Records drawn from a dataset:
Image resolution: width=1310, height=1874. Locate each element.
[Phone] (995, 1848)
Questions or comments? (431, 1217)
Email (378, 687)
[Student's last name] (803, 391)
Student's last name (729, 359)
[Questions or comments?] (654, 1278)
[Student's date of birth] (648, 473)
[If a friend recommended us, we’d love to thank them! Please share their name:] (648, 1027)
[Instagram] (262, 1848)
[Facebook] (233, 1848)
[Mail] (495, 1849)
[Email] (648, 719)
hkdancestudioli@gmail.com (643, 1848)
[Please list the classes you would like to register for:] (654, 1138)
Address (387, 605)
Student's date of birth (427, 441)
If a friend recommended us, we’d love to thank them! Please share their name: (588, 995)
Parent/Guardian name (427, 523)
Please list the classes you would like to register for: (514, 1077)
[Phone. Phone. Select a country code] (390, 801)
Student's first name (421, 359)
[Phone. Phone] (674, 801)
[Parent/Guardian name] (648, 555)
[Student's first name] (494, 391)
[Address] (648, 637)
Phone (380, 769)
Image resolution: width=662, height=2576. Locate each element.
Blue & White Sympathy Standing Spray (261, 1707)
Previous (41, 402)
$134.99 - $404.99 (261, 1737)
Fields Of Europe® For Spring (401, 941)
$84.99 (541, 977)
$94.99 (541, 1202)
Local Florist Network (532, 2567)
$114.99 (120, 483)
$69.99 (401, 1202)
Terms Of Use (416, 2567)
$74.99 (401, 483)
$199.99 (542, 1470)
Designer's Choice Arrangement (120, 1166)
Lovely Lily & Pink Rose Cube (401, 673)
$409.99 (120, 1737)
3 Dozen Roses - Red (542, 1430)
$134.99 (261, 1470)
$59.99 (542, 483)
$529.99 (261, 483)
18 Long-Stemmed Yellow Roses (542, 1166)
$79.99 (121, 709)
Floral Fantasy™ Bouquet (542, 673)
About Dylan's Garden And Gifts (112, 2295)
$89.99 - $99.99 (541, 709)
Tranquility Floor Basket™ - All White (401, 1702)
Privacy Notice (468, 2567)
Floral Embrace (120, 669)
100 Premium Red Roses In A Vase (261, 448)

**Goal of the exercise**
Among the lines of the records, copy out each one that contains the word "Student".

**Expected answer**
[Student's last name] (803, 391)
Student's last name (729, 359)
[Student's date of birth] (648, 473)
Student's date of birth (427, 441)
Student's first name (421, 359)
[Student's first name] (494, 391)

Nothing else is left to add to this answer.